A leitura não pode ser imposta ou perversamente obrigatória, o importante é ler!  Ler precisa ser algo prazeroso, envolvente. Quando lemos ficamos mais informados e até preparados para determinadas situações, saber ler não é simplesmente assinar um documento ou um papel escrito alguma coisa, não sabendo o assunto. Os primeiros anos são fundamentais, não apenas por serem os primeiros, mas, por construírem a base do que seremos depois.
Nesse contexto, é possível afirmar que escola é o lugar por excelência para formar alunos leitores, e que essa formação não deve ocorrer de forma autoritária ou sem objetivos, mas que seja produtiva e que provoque o leitor a interagir com o texto. Com isso, existirão sujeitos críticos e reflexivos, preparados para atuarem em sociedade. Sendo cidadãos cônscios de seus direitos e deveres.

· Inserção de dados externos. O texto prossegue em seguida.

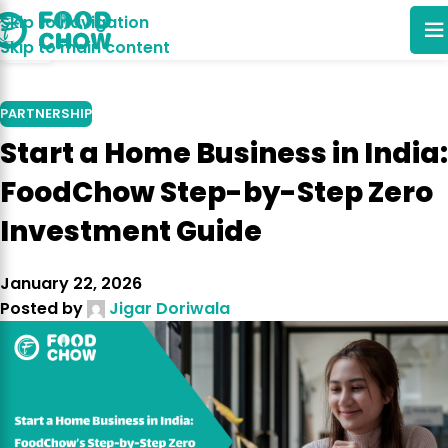
Skip to navigation
14
Skip to main content
OCT
PARTNERSHIP
Start a Home Business in India:
FoodChow Step-by-Step Zero
Investment Guide
January 22, 2026
Posted by
Jigar Doriwala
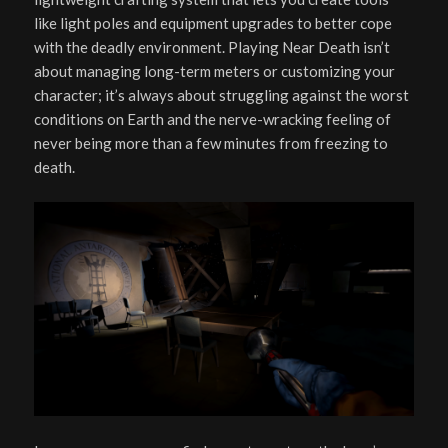
like light poles and equipment upgrades to better cope
with the deadly environment. Playing Near Death isn’t
about managing long-term meters or customizing your
character; it’s always about struggling against the worst
conditions on Earth and the nerve-wracking feeling of
never being more than a few minutes from freezing to
death.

É importante tratar desse tema porque constata-se que poucos de nossos alunos apreciam a leitura e têm consciência da sua importância para a vida escolar, familiar e social. Vivemos numa sociedade capitalista e competitiva, exigindo cada vez mais profissionais não só capacitados, mas também que estejam preparadas para situações diversas/desafios, apontando soluções que prezem pelo diálogo e que haja com habilidade competência e consciência. Com o capitalismo globalizado as transformações ocorrem rapidamente, portanto, faz-se necessário a formação de uma sociedade leitora, capaz de agir, interagir e reagir com essas mudanças desenfreadas.